«Даже слушать не захотел, — с досадой подумал майор милиции. — А ведь перед тем же Кобелевым уши развесит, не оторвешь. Возле Кобелева всегда какой-нибудь пацан. Надо отдать должное, язык у него подвешен хорошо».
Бывший уголовник действительно знал много «историй». Угощал пацанов папиросами, пивом, в картишки поигрывал. На их же деньги угощал. Неладно получалось. Ребята зеленые, в голове хлама полно. Надо было вырвать их из-под влияния Кобелева.
В отделе внутренних дел Трофимов вновь перечитал вчерашнее письмо. Из Нижнекамска от Губаря. От того самого Анатолия Губаря, которого полтора года назад осудили за разбой.
«Здравствуйте, гражданин старший следователь из города Жуковский Трофимов Андрей Николаевич! («Сколько я с ним провозился, а он даже должность мою и имя позабыл», — поморщился Трофимов.) Пишет Вам хорошо знакомый Губарь Анатолий Иванович…»
Действительно, хорошо знакомый. Всякий раз, когда на участке случалось ЧП, Трофимов вспоминал Губаря: не его ли рук дело? Кто мог увезти чужой велосипед? Губарь. Кто способен проверить карманы пьяного? Он же. Кто может устроить поножовщину? Опять Губарь!
Андриан Николаевич и по-хорошему и по-плохому уговаривал парня взяться за ум:
— Еще не поздно. Ведь ты же хотел поступить в авиационное училище. Иди учись. Нельзя жить без мечты. Ты плохо кончишь. Пожалеешь, да будет поздно.
А Губарь только усмехался. Нагло глядел на работника милиции и говорил:
— Я еще несовершеннолетний. А чтобы отправить меня в колонию, надо сначала доказать, что именно я обчистил того пьянчужку.
И вот сейчас иные речи:
«Я многое обдумал и осознал за эти полтора года. Так жить, как жил я, нельзя. Возьмите мой любой день, прожитый на свободе, он, как вся моя жизнь, прожит впустую… Сколько раз Вы сильно меня ругали. Ваши слова я пропускал мимо ушей. Считал себя самым умным. Вы переживали за меня и на суде.
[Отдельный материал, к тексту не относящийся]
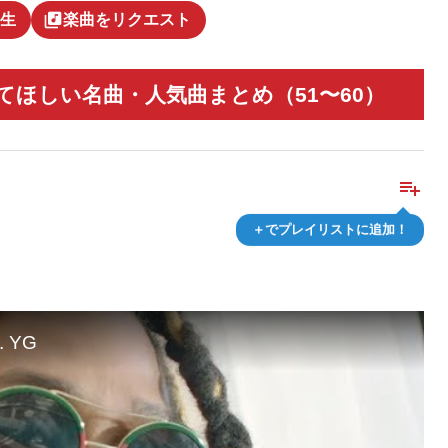
library_music
生
楽曲をリクエスト
てほしい名曲・人気曲まとめ（51〜60）
playlist_add
＋でプレイリストに追加！
t. YG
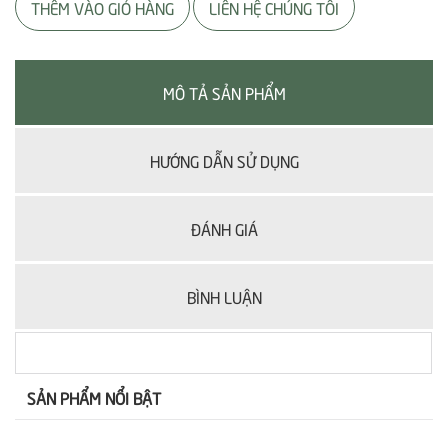
THÊM VÀO GIỎ HÀNG
LIÊN HỆ CHÚNG TÔI
MÔ TẢ SẢN PHẨM
HƯỚNG DẪN SỬ DỤNG
ĐÁNH GIÁ
BÌNH LUẬN
SẢN PHẨM NỔI BẬT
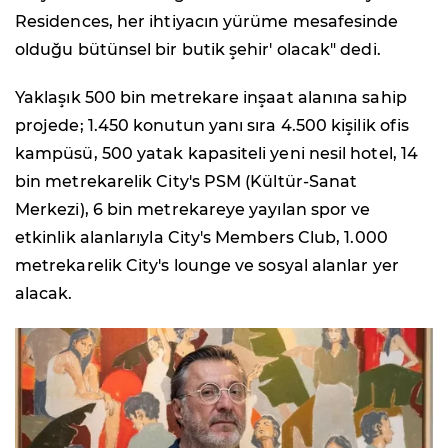
Residences, her ihtiyacın yürüme mesafesinde
olduğu bütünsel bir butik şehir' olacak" dedi.
Yaklaşık 500 bin metrekare inşaat alanına sahip
projede; 1.450 konutun yanı sıra 4.500 kişilik ofis
kampüsü, 500 yatak kapasiteli yeni nesil hotel, 14
bin metrekarelik City's PSM (Kültür-Sanat
Merkezi), 6 bin metrekareye yayılan spor ve
etkinlik alanlarıyla City's Members Club, 1.000
metrekarelik City's lounge ve sosyal alanlar yer
alacak.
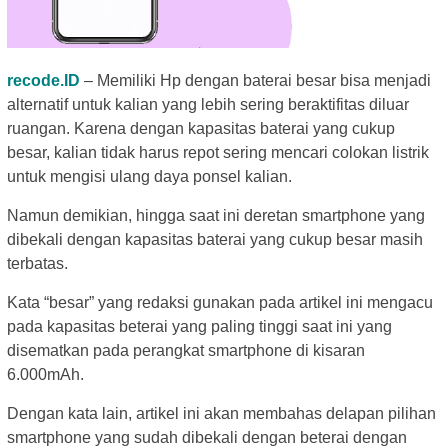
recode.ID
– Memiliki Hp dengan baterai besar bisa menjadi
alternatif untuk kalian yang lebih sering beraktifitas diluar
ruangan. Karena dengan kapasitas baterai yang cukup
besar, kalian tidak harus repot sering mencari colokan listrik
untuk mengisi ulang daya ponsel kalian.
Namun demikian, hingga saat ini deretan smartphone yang
dibekali dengan kapasitas baterai yang cukup besar masih
terbatas.
Kata “besar” yang redaksi gunakan pada artikel ini mengacu
pada kapasitas beterai yang paling tinggi saat ini yang
disematkan pada perangkat smartphone di kisaran
6.000mAh.
Dengan kata lain, artikel ini akan membahas delapan pilihan
smartphone yang sudah dibekali dengan beterai dengan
Надеялись, что так строго меня не осудят. А сколько других хлопот и волнений доставил я Вам! Винить, кроме себя, мне некого. Вот если бы можно начать жизнь снова. Я бы этих поступков не сделал.
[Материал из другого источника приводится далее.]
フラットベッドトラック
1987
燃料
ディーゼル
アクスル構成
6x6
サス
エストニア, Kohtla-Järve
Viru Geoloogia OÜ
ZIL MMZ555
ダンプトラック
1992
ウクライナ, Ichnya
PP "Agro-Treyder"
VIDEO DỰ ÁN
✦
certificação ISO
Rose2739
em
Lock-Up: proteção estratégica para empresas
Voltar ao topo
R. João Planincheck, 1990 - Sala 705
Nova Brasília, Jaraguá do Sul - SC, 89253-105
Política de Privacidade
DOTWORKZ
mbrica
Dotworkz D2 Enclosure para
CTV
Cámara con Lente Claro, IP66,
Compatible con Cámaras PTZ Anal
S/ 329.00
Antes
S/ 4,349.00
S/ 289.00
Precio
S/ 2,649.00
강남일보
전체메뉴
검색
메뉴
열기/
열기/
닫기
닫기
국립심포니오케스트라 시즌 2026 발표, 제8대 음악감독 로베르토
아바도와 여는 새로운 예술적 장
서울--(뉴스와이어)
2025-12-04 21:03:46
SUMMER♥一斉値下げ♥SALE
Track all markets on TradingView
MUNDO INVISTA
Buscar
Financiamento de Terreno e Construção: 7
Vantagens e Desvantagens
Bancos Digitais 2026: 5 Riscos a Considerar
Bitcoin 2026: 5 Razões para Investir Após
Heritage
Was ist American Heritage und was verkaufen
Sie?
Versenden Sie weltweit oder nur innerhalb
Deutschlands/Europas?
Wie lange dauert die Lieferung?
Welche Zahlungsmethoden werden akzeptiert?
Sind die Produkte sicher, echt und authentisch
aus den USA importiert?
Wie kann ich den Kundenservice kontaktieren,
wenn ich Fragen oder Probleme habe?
Андрей Николаевич, а сейчас я у Вас спрошу, как там дела на свободе? Много ли еще осталось таких хулиганов, каким был я? Я Вас прошу, будьте с ними построже. Можете почитать некоторым мое письмо. Для них это будет уроком.
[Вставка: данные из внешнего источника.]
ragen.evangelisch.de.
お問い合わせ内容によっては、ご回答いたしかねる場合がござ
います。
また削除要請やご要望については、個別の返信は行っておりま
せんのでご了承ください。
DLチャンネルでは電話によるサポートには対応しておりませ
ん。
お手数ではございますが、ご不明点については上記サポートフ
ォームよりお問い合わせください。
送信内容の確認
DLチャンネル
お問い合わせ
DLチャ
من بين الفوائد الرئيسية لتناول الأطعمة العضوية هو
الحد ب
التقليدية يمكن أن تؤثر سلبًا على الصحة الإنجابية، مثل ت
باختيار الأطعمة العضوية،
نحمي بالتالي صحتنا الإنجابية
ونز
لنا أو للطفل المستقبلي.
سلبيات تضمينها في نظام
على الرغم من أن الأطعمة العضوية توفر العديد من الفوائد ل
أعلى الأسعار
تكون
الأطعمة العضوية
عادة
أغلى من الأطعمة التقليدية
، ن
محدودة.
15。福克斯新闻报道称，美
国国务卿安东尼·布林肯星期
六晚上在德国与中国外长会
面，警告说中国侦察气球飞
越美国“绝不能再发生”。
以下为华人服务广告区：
С искренним уважением Губарь».
Трофимов решил обязательно показать письмо Коле Логину. Пусть призадумается. Он, кажется, знал Губаря.
Но так случилось, что старший инспектор уголовного розыска Трофимов не смог быстро увидеть своего подопечного.
Знать бы Андриану Николаевичу, чем закончит компания, в которую попал Коля Логин, упросил бы он своего начальника дать несколько дней, чтобы поработать с подростками, взять под свое влияние его ненадежных друзей, установить шефство, подключить к этому делу горком комсомола, общественные организации на предприятиях…
Но даже работники милиции не могут всего предусмотреть.
Николай Кобелев принадлежал к той породе людей, которые редко усваивают урок с первого раза. Отсидев за кражу полтора года в колонии, он сделал глубокомысленный вывод: случайность. Кто-то проболтался. Продовольственный ларек был взят чисто. О краже узнали только утром следующего дня, а они все трое сидели на чердаке заброшенного сарая, пили сладкий ликер, закусывали шоколадом и, покатываясь от смеха, представляли себе изумление заведующей ларьком тети Даши, когда она придет торговать. Напившись вина, заснули. Домой Кобелев пришел вечером бледный, в испачканном, помятом костюме. У подъезда его ждал Андриан Николаевич Трофимов.
— Я все знаю, Коля, не надо рассказывать, — произнес он, положив руку на Колино плечо. — Пошли в милицию.
Хотя Кобелев держался, по его мнению, стойко, решил ни за что не сознаваться и действительно долгое время твердил: «Знать ничего не знаю», ему как на блюдечке выложили все обстоятельства кражи. Запираться было бессмысленно. «Выдали, гады!» — горько подумал Кобелев и подписал протокол допроса.